◆ WORK ITEM
In which lines of the data does the string "Luxembourg" appear? Copy every one.

═════ RECORDS ═════

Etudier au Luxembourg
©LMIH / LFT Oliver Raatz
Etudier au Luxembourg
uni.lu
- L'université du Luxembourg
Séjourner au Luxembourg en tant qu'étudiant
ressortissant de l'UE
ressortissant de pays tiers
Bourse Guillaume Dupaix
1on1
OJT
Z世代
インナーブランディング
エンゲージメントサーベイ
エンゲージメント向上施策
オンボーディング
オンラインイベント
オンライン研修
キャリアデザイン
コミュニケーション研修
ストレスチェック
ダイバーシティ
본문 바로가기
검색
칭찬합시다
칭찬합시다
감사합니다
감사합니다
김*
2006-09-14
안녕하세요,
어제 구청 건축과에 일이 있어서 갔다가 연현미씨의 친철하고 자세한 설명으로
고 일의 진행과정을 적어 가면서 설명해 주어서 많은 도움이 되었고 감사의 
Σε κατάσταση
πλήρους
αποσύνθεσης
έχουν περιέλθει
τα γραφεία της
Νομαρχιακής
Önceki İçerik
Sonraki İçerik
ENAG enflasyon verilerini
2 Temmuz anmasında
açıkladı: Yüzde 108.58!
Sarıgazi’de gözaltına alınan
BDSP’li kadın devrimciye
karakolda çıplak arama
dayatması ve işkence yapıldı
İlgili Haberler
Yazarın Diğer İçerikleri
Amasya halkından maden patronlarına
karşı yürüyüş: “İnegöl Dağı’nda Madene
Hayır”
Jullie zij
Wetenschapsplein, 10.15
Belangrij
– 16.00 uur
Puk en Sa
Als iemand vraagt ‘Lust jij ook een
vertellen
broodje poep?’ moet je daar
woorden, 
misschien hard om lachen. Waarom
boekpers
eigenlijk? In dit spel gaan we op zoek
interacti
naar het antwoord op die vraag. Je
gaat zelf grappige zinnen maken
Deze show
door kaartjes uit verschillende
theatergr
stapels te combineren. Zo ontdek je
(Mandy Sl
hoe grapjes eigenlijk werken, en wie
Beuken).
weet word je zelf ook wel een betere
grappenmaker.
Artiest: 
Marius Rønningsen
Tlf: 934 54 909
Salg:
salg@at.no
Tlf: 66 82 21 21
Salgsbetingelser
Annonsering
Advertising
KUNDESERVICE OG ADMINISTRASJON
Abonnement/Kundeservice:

═════

◆ WORKED SOLUTION
Etudier au Luxembourg
Etudier au Luxembourg
- L'université du Luxembourg
Séjourner au Luxembourg en tant qu'étudiant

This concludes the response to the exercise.